Step-by-step explanation:

Given,

• Center of a circle = (0,-4)
• and it passes through the point (-1,5)

To find :

• Area of the circle.

Solution :

we know that

$\sf \: area \: of \: a \: circle \: \Delta = \pi {r}^{2}$

where r = radius of the circle.

So at first we have to find the radius(r) of the circle.

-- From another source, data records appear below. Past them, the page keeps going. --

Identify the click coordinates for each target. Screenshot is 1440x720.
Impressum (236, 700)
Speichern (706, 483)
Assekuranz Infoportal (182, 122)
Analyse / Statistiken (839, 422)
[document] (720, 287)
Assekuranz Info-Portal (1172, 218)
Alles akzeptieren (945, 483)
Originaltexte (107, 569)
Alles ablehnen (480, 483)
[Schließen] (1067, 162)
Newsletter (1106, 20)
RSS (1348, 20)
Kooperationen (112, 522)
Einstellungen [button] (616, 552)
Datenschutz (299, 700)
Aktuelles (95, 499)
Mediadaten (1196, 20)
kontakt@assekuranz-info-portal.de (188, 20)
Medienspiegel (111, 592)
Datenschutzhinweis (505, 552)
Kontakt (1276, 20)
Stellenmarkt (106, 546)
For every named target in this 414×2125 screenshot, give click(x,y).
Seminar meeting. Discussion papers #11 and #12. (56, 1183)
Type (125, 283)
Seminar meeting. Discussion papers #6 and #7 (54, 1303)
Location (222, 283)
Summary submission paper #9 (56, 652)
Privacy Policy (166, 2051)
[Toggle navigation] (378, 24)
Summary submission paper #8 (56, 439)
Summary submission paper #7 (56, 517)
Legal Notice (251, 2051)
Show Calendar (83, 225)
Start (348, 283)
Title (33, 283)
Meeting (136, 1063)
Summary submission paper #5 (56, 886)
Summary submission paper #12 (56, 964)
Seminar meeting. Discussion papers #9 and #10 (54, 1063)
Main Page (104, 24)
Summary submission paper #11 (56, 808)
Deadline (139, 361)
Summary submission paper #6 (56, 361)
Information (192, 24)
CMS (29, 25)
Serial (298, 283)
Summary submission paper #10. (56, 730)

$\bf \: here \\ \small{\small{ \sf \: radius \: \: r = distance \: between \: center(0, - 4) \: and \: the \: point( - 1,5)}} \\ \sf \implies \: r = \sqrt{ { \{0 - ( - 1)} \}^{2} + {( - 4 - 5})^{2} } \\ \: \: \: \: \: \: \: \: \: \: \: \: \: \: = \sqrt{ {(0 + 1)}^{2} + {( - 9)}^{2} } \\ \: \: \: \: \: \: \: \: \: \: \: \: \: \: = \sqrt{1 + 81} \\ \: \: \: \therefore \: \: \sf \: r\: \: = \sqrt{82} \: unit \\ \\ \bf \: now \: area \: \: \: \Delta = \pi {r}^{2} \\ \: \: \: \: \: \: \: \: \: \: \: \: \: \: \: \: \: \: \: \: \: \: \: \: \: \: \: = \pi {( \sqrt{82} })^{2} \\ \: \: \: \: \: \: \: \: \: \: \: \: \: \: \: \: \: \: \: \: \: \: \: \: \: \: \: = 82\pi \\ \\ \green{ \sf \: so \: area \: of \: the \: circle \: \Delta = 82\pi}$